他发现自己犯了一个天大的错误,而且,这错误看来已经无法弥补了。他亲手把自己拴在了那该死的套上,他成了一头盲目拉磨的青驴,只能顺着昏暗的磨道,一圈一圈愚蠢地往下走了。这荒唐透顶的点子,到底是怎么从脑壳里蹦出来的,他现在一点儿也记不清了,反正昨天下午,他确确实实把那个跟自己八竿子都打不着的野女人领回家来,而且,还装模作样地把她介绍给父母,说是他在城里找的对象。现在,一家老小都忙得不亦乐乎,他们并没看出什么破绽,相反一个个都好像很喜欢那个叫马娜的女人,他对这种莫名的操办自然是极力反对的,可母亲却板起脸跟他说,这事可不能再由着你的性子,咱们该走的程序一定要走,再说,你爸那病也不是一天两天了,兴许趁着这回家里热闹热闹,还能给他冲冲喜呢。姐姐们也都站在母亲的立场上,轮着番儿,好说歹劝,意思是他确实老大不小了,该尽早把婚事定下来,省得家里人着急。她们还一个劲质疑他,安子,你到底犹豫个啥呢,人家姑娘长得那么俊,哪点配不上你,你说啊,你说啊?他一下子就被堵到南墙上,没有退身步可走,他自然是没勇气揭穿自己编造的谎言,那样就等于是往爹娘亲人心口上捅刀子,他们含辛茹苦省吃俭用把他供养成一个大学生,一个有固定工作的城里人,他至今也没有什么可以报答老人的,他原以为用这个善良的谎言,至少可以让弥留之际的老父亲不那么遗憾,不想却弄巧成拙,让自己骑虎难下了。
可以说,长了这么大,他从来也没有像此刻这样,深深地怀恨过一个女人。如果说大学同学肖晓虹只是让他贫瘠的青春湖面泛起一丝小涟漪,而后又迅速归于平静的一粒小石子的话,那么,几年后单位里新来的同事丁茉玲,才是使他情感的池水真正**漾起来的一块巨石。照老规矩,新来畜牧站的小年轻都要由师傅带一带,领导考虑朱安身为人老实,工作也拿得起来,又是个铁杆单身,且个人问题一直未能解决,或是有意要成全他,就让他做了小丁的实习师傅。起初,他多少有些畏难情绪,自己屁股后面整天跟着一个女徒弟,在牛栏羊圈和科室之间转来转去,监测那些牲畜吃喝拉撒,帮它们完成一次次**,或人工提取动物精液,为科学合理育种探索新路……想想都觉得臊得慌。

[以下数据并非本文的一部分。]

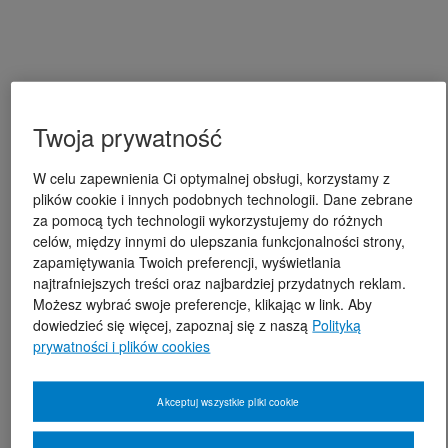
Twoja prywatność
W celu zapewnienia Ci optymalnej obsługi, korzystamy z
plików cookie i innych podobnych technologii. Dane zebrane
za pomocą tych technologii wykorzystujemy do różnych
celów, między innymi do ulepszania funkcjonalności strony,
zapamiętywania Twoich preferencji, wyświetlania
najtrafniejszych treści oraz najbardziej przydatnych reklam.
Możesz wybrać swoje preferencje, klikając w link. Aby
dowiedzieć się więcej, zapoznaj się z naszą
Polityką
prywatności i plików cookies
Akceptuj wszystkie pliki cookie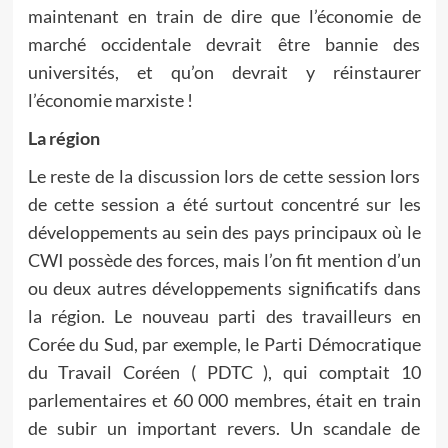
maintenant en train de dire que l’économie de
marché occidentale devrait être bannie des
universités, et qu’on devrait y réinstaurer
l’économie marxiste !
La région
Le reste de la discussion lors de cette session lors
de cette session a été surtout concentré sur les
développements au sein des pays principaux où le
CWI possède des forces, mais l’on fit mention d’un
ou deux autres développements significatifs dans
la région. Le nouveau parti des travailleurs en
Corée du Sud, par exemple, le Parti Démocratique
du Travail Coréen ( PDTC ), qui comptait 10
parlementaires et 60 000 membres, était en train
de subir un important revers. Un scandale de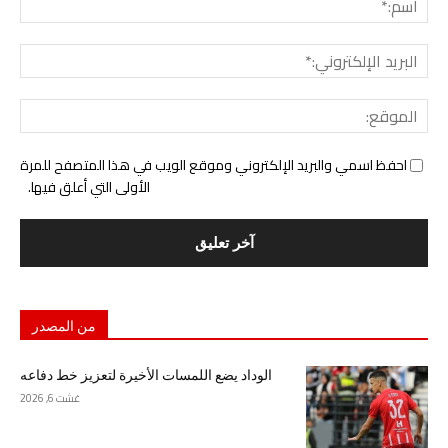
البري
الإل
المو
احفظ اسمي والبريد الإلكتروني وموقع الويب في هذا المتصفح للمرة
الأولى التي أعلق فيها.
من المصدر
الوداد يضع اللمسات الأخيرة لتعزيز خط دفاعه
غشت 6, 2026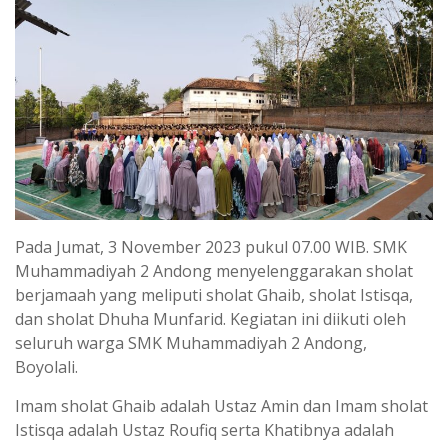
Pada Jumat, 3 November 2023 pukul 07.00 WIB. SMK
Muhammadiyah 2 Andong menyelenggarakan sholat
berjamaah yang meliputi sholat Ghaib, sholat Istisqa,
dan sholat Dhuha Munfarid. Kegiatan ini diikuti oleh
seluruh warga SMK Muhammadiyah 2 Andong,
Boyolali.
Imam sholat Ghaib adalah Ustaz Amin dan Imam sholat
Istisqa adalah Ustaz Roufiq serta Khatibnya adalah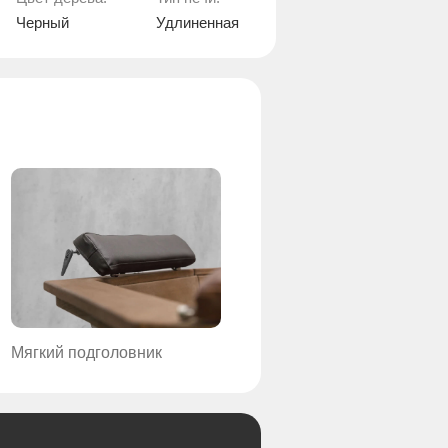
Черный
Удлиненная
Мягкий подголовник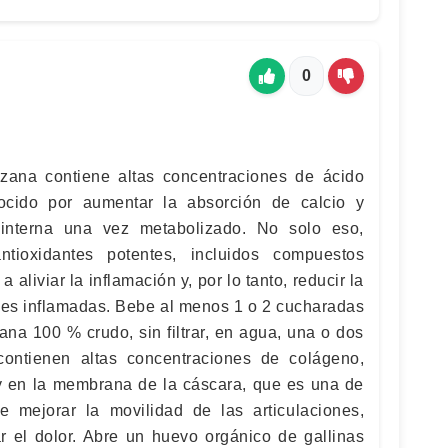
0
zana contiene altas concentraciones de ácido
ocido por aumentar la absorción de calcio y
 interna una vez metabolizado. No solo eso,
ntioxidantes potentes, incluidos compuestos
aliviar la inflamación y, por lo tanto, reducir la
ones inflamadas. Bebe al menos 1 o 2 cucharadas
na 100 % crudo, sin filtrar, en agua, una o dos
ontienen altas concentraciones de colágeno,
y en la membrana de la cáscara, que es una de
e mejorar la movilidad de las articulaciones,
ar el dolor. Abre un huevo orgánico de gallinas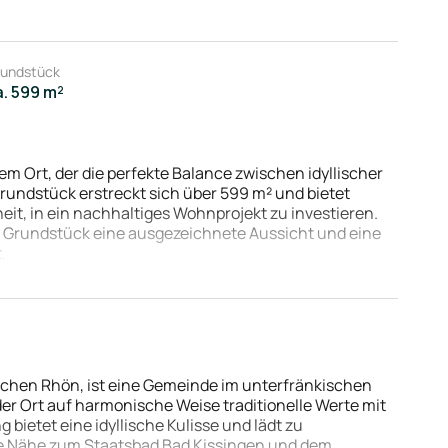
undstück
a. 599 m²
 Ort, der die perfekte Balance zwischen idyllischer
undstück erstreckt sich über 599 m² und bietet
it, in ein nachhaltiges Wohnprojekt zu investieren.
as Grundstück eine ausgezeichnete Aussicht und eine
.
Ihre individuellen Wohnträume zu verwirklichen. Ob
haus - die Möglichkeiten sind vielfältig. Große
fall garantieren, der die Innenräume in warmes,
afft.
haltige Entwicklung besticht. Geplant sind Gebäude,
lichen Rhön, ist eine Gemeinde im unterfränkischen
ergieeffizienz und Umweltfreundlichkeit Maßstäbe
er Ort auf harmonische Weise traditionelle Werte mit
gen Betrieb, sondern bieten auch Zugang zu
ietet eine idyllische Kulisse und lädt zu
So stellt dieses Baugrundstück eine Investition in die
 Nähe zum Staatsbad Bad Kissingen und dem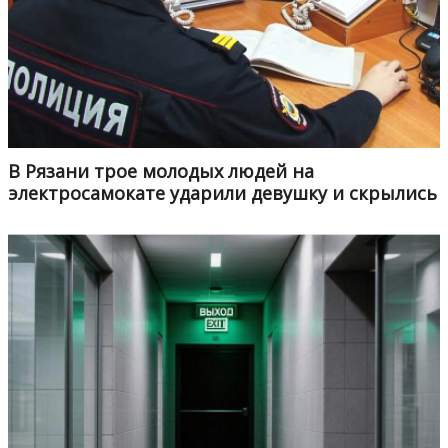
В Рязани трое молодых людей на
электросамокате ударили девушку и скрылись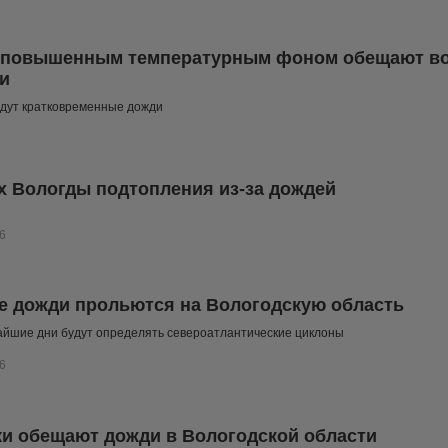
с повышенным температурным фоном обещают во
и
йдут кратковременные дожди
х Вологды подтопления из-за дождей
6
 дожди прольются на Вологодскую область
айшие дни будут определять североатлантические циклоны
6
и обещают дожди в Вологодской области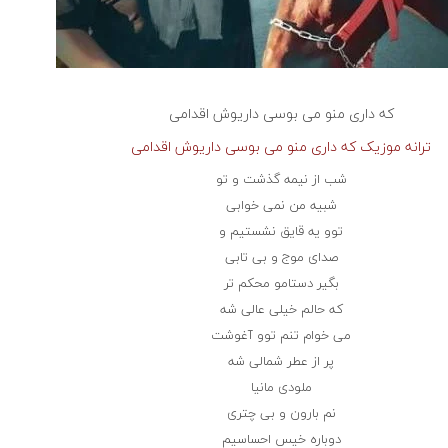
که داری منو می بوسی داریوش اقدامی
ترانه موزیک که داری منو می بوسی داریوش اقدامی
شب از نیمه گذشت و تو
شبیه من نمی خوابی
توو یه قایق نشستیم و
صدای موج و بی تابی
بگیر دستامو محکم تر
که حالم خیلی عالی شه
می خوام تنم توو آغوشت
پر از عطر شمالی شه
ملودی مانیا
نم بارون و بی چتری
دوباره خیس احساسیم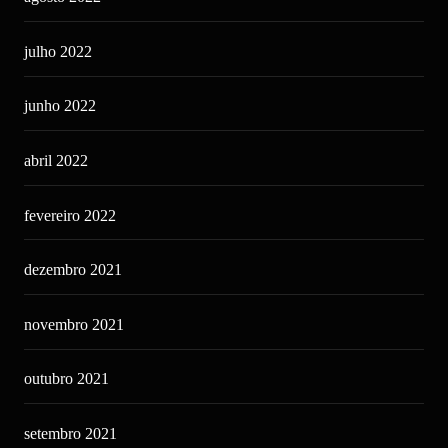
julho 2022
junho 2022
abril 2022
fevereiro 2022
dezembro 2021
novembro 2021
outubro 2021
setembro 2021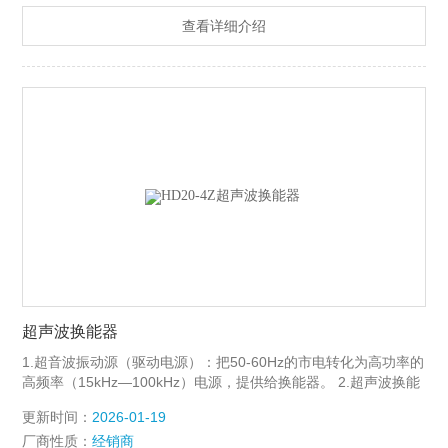
查看详细介绍
超声波换能器
1.超音波振动源（驱动电源）：把50-60Hz的市电转化为高功率的
高频率（15kHz—100kHz）电源，提供给换能器。 2.超声波换能
器（controller, transducer）：把高频率电能转化为机械振动能。
更新时间：
2026-01-19
3.变幅杆：联接并固定换能器与工具头，将换能器之振幅放大后
厂商性质：
经销商
传送到工具头。 4.工具头（导入杆）：把机械能和压力传至工作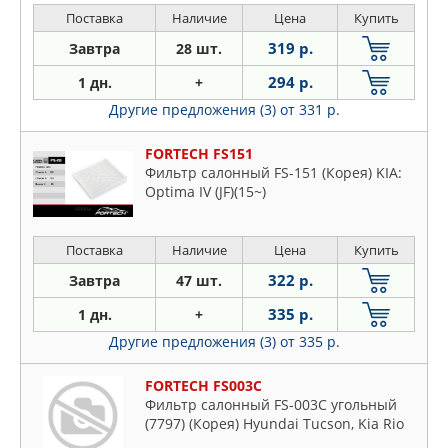
Поставка
Наличие
Цена
Купить
319 р.
Завтра
28 шт.
294 р.
1 дн.
+
Другие предложения (3)
от 331 р.
FORTECH FS151
Фильтр салонный FS-151 (Корея) KIA:
Optima IV (JF)(15~)
Поставка
Наличие
Цена
Купить
322 р.
Завтра
47 шт.
335 р.
1 дн.
+
Другие предложения (3)
от 335 р.
FORTECH FS003C
Фильтр салонный FS-003C угольный
(7797) (Корея) Hyundai Tucson, Kia Rio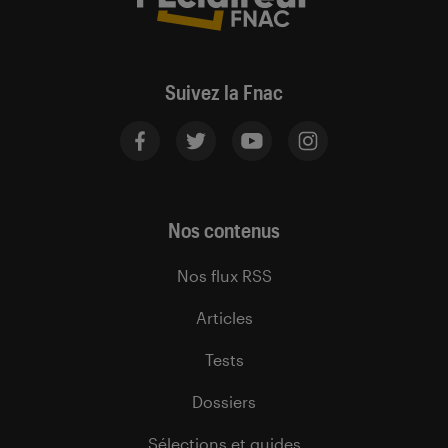
Suivez la Fnac
Nos contenus
Nos flux RSS
Articles
Tests
Dossiers
Sélections et guides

可领导拿话刺打他说,狗日的朱安身,别不识抬举了,把全站最美的差事派给你,是组织对你的信任!朱安身迟钝地抠抠后脑壳,没等他张嘴辩解,领导突然长叹一口气说,唉,咱这鸟不拉屎的破单位,这些年就没留住一个年轻女的,都走马灯似的晃上一圈,就颠了,这个小丁也不例外,你就当她是个学生娃娃,来这里新鲜两天了事。就这样,新来乍到的小丁,整天师傅长师傅短地跟在他后面开始毕业实习了。

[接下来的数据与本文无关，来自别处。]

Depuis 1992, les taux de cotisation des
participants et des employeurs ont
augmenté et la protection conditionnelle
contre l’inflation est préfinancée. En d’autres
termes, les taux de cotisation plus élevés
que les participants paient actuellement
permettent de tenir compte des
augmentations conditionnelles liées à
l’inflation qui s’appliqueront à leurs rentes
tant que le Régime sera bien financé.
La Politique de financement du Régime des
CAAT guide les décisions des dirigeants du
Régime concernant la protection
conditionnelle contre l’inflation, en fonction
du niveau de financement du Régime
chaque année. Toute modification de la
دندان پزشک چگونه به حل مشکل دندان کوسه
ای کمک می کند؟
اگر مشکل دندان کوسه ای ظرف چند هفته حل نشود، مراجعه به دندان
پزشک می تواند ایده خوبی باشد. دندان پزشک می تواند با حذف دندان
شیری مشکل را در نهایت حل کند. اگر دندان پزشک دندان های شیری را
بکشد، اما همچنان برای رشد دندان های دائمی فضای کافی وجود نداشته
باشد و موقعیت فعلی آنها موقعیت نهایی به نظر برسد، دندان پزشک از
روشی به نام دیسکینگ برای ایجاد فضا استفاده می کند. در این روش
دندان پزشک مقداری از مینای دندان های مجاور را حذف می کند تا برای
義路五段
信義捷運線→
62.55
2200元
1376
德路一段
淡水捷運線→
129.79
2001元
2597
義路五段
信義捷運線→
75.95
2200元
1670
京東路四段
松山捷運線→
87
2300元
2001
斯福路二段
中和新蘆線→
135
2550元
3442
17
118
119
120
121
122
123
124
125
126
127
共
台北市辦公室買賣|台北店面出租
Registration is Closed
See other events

要说,小丁这姑娘长得实在一般,个头不足一米六,皮肤是那种标准的小麦色,唯独有一双会说话的黑眼睛,看人时目光总是闪闪烁烁的,好像两摊碎玻璃碴子,阳光一照,到处都熠熠闪亮。这姑娘倒也嘴勤,叫起师傅来,比唐僧的仨徒弟都叫得亲热。畜牧站的职工宿舍,是一排砖瓦平房,还是八十年代的老房子,小丁一来,就被站里安排在这住下了,其实跟朱安身的宿舍仅隔着一面墙。事实上,除了他们这两间房真正住着单身,其他的房子,都让那些成了家尚未买房搬走的职工占用了。所以,每当午饭和晚饭时间,宿舍门前就热闹起来,好几对小两口在屋檐下面的小炉子上煎炸烹炒,弄得油花子刺刺啦啦四处飞溅,间或听到男女叽叽呱呱在说笑,还有几个小屁孩在院子里追逐嬉闹。

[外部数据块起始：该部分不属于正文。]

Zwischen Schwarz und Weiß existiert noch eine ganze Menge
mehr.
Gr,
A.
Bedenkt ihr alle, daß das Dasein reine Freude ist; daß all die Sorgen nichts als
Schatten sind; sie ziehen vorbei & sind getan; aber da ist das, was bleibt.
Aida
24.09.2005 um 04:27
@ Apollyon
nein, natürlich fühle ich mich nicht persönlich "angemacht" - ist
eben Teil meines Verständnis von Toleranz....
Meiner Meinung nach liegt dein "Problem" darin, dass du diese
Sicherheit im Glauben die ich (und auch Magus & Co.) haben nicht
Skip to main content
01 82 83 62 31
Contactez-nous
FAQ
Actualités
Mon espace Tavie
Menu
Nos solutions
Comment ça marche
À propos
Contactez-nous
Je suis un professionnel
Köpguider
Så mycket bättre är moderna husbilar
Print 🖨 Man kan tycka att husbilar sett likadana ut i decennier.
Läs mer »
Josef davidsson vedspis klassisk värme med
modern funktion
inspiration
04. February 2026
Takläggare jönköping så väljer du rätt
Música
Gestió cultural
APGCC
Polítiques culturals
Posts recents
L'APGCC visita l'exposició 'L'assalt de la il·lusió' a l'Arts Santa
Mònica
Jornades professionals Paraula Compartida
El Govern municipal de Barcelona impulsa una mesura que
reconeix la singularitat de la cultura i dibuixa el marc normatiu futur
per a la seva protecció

小丁只在职工食堂混了一个礼拜,就再也不肯去打饭吃了,她在饭桌上跟朱安身嘀咕过两次。师傅,你天天吃灶上的破饭,不觉得难受啊!当时,朱安身不置可否,只顾低头扒饭,他向来不跟同事磨唧什么,甚至连头也不怎么抬起。等到下一个礼拜,小丁神不知鬼不觉地就从外面买回了煤油炉,以及锅碗瓢盆之类。那天临近吃晚饭时辰,朱安身像往常一样,刚拿着饭盆从那间黑乎乎的宿舍钻出来,就被小丁给拦住了。只见她手里拎着一只雪亮的菜铲,腰间系着有碎喇叭花图案的新围裙,鼻尖上亮亮地爬了一层细汗,样子像个大师傅。原来,这姑娘正在门台前的小煤油炉上翻炒蔬菜呢,小黑铁锅热气喧腾,香味扑鼻。师傅,晚饭别去食堂吃了,也让你尝尝徒弟的手艺嘛。朱安身稍一迟疑,摇摇头继续往前走。小丁却从后面一把拽住了他的胳膊,师傅,师傅,人家都给你做上了,你要是不吃,撑死我,一个人也吃不完啊。朱安身就盯着挥动锅铲的姑娘,心里忽然有种异样的波动,他觉得一个忙于锅灶的女人,身上实在是有种叫人难以抗拒的魅力。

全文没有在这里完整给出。